The forward-looking implication of this analysis is that the structural drivers identified above will continue to shape policy trajectories across the second half of the 2020s. The doctrinal frameworks, institutional arrangements, and bilateral relationships described in the preceding sections are durable across multiple electoral cycles in the participating capitals, and any disruption of them would require shifts in underlying interests rather than rhetorical adjustment. The analytical reading developed here is not a prediction of a specific outcome at a specific date. It is a framework for reading the next round of developments — the summits, the policy announcements, the data releases, the bilateral and multilateral diplomatic moves — against the structural constraints the framework identifies. Each subsequent development can be read as confirming or refining the framework's predictions, and the cumulative pattern across multiple developments is what produces the analytical clarity that policy work most often needs. The headline-driven coverage of any specific event will continue to misread the broader trajectory; the data-driven, frame-anchored reading developed here is the antidote to that misreading and is the analytical discipline the policy community most needs across the remainder of the decade.
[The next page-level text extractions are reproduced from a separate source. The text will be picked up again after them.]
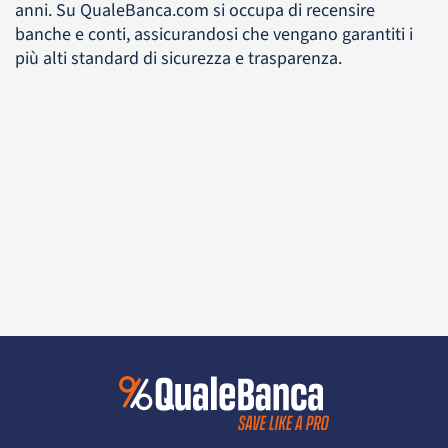
anni. Su QualeBanca.com si occupa di recensire
banche e conti, assicurandosi che vengano garantiti i
più alti standard di sicurezza e trasparenza.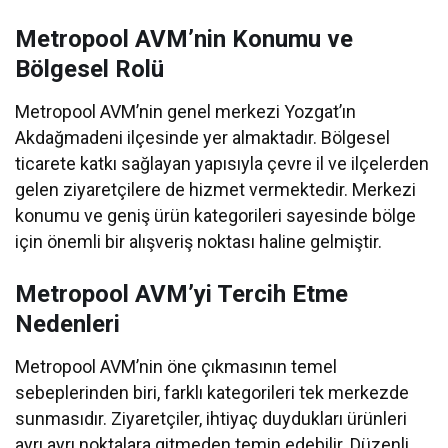
Metropool AVM’nin Konumu ve
Bölgesel Rolü
Metropool AVM’nin genel merkezi Yozgat’ın
Akdağmadeni ilçesinde yer almaktadır. Bölgesel
ticarete katkı sağlayan yapısıyla çevre il ve ilçelerden
gelen ziyaretçilere de hizmet vermektedir. Merkezi
konumu ve geniş ürün kategorileri sayesinde bölge
için önemli bir alışveriş noktası haline gelmiştir.
Metropool AVM’yi Tercih Etme
Nedenleri
Metropool AVM’nin öne çıkmasının temel
sebeplerinden biri, farklı kategorileri tek merkezde
sunmasıdır. Ziyaretçiler, ihtiyaç duydukları ürünleri
ayrı ayrı noktalara gitmeden temin edebilir. Düzenli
The arithmetic of the underlying interests does not change quickly. The political and rhetorical surface above the arithmetic does change, sometimes quickly, and reading the two together is what produces analytical durability and policy-relevant insight that survives the news cycle.

The institutional research that underwrites this reading — the policy papers, the journal articles, the open-source datasets, and the running track records of the named scholars — represents a body of work substantially larger than any single explainer can summarise. Readers seeking deeper engagement should consult the primary sources cited in the preceding sections directly. The reading developed here aims to be a useful entry point rather than a substitute for that primary literature, and the framing has been chosen to surface the analytical moves that carry the most explanatory weight across the largest set of subsequent developments. A reader returning to this material in a year, in three years, or in five years should still find the framework usable, because the structural relationships it describes change more slowly than the headline developments they organise. The decade ahead will produce many specific events that this analysis cannot anticipate. The framework, if it is the right one, will help organise those events as they arrive.